Роман Сенчин - Минус (сборник)
– У меня две штуки осталось.
– Для понта! Чтоб вид иметь!
Девушка с неохотой подала сигарету. Он развязно стал курить, наверно, подражая киношным героям. Подождав минуту, другую, снова прокричал:
– Андрюша, дружок, не задерживай, очень прошу!
– Может, не стоит, – говорю. – Это ведь их дело…
– Идет, – прошипел Анархист.
В комнате появился Андрей, за ним – унылый, усталый Шолин.
– Здравствуй, Андрюша! – нагло разглядывая посредника, воскликнул Пикулин. – Как жизнь, как бизнес?
– Добрый вечер…
– Нормал? Ну и ладушки. Я хотел, Андрюша, с тобой потолковать мала-мала. Присаживайся, не робей.

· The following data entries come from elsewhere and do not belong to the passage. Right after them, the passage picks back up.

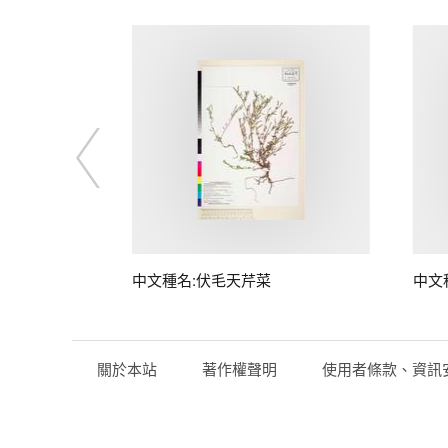
中文種名:伏毛天芹菜
中文
關於本站
著作權聲明
使用者條款、資訊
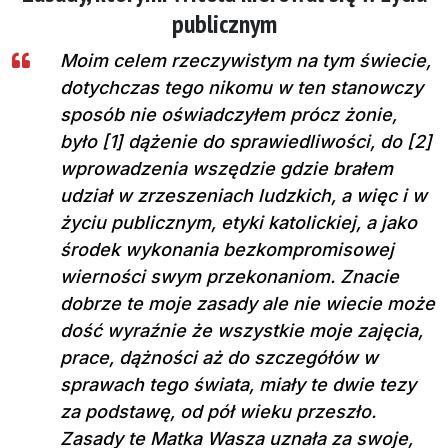
publicznym
Moim celem rzeczywistym na tym świecie,
dotychczas tego nikomu w ten stanowczy
sposób nie oświadczyłem prócz żonie,
było [1] dążenie do sprawiedliwości, do [2]
wprowadzenia wszędzie gdzie brałem
udział w zrzeszeniach ludzkich, a więc i w
życiu publicznym, etyki katolickiej, a jako
środek wykonania bezkompromisowej
wierności swym przekonaniom. Znacie
dobrze te moje zasady ale nie wiecie może
dość wyraźnie że wszystkie moje zajęcia,
prace, dążności aż do szczegółów w
sprawach tego świata, miały te dwie tezy
za podstawę, od pół wieku przeszło.
Zasady te Matka Wasza uznała za swoje,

Парень брезгливо посмотрел на маленького, невзрачного человечка на стуле, повернулся к Шолину:
– Не понимаю…
– Да ты не крутись, красотунчик. Ты все понимаешь, гад! – прорвало Пикулина, он вскочил и мгновенно оказался перед Андреем. – С-слушай, пешка, ты сейчас будешь запоминать мои слова. Понял, нет? Передай хозяевам, что хата уже занята. Вашей шулупони здесь больше нечего делать. Здесь – я! Понятно, мужчинка, нет? А зовут меня, для справки, Цедекович. Станислав Цедекович. Не слыхал такое сочетание слов? Зря, зря, красотунчик. Но ты запомни, твои хозяева знают. И если возникнут еще какие-то заморочки, то придется общаться плотнее. Понял меня? Если понял – свободен.
Андрей, спокойно выслушав эту эмоциональную речь, пожал плечами, сказал сладковатым голосом, но с затаенной угрозой:
– Хорошо, я передам. Все понятно. Спокойной ночи. – И, слегка поклонившись, вышел из комнаты.
Хлопнула дверь.
– Ну как, правдоподобно же получилось? – Пикулин решил узнать наше мнение. – Он все понял, больше не сунутся.
– Зря, – бесцветным голосом отозвался хозяин квартиры, сел на диван, положил голову в ладони. – А, все равно… я устал.
Тут и Анархист пришел в себя.
– Да, Юр, нельзя было так. Ты вот сегодня или в крайнем случае завтра уйдешь, а нам что делать? Об этом подумал? – Он подошел к окну, уставился в черно-огнистую муть. – Ночью могут всей оравой нагрянуть, отмундошат без разбора для профилактики…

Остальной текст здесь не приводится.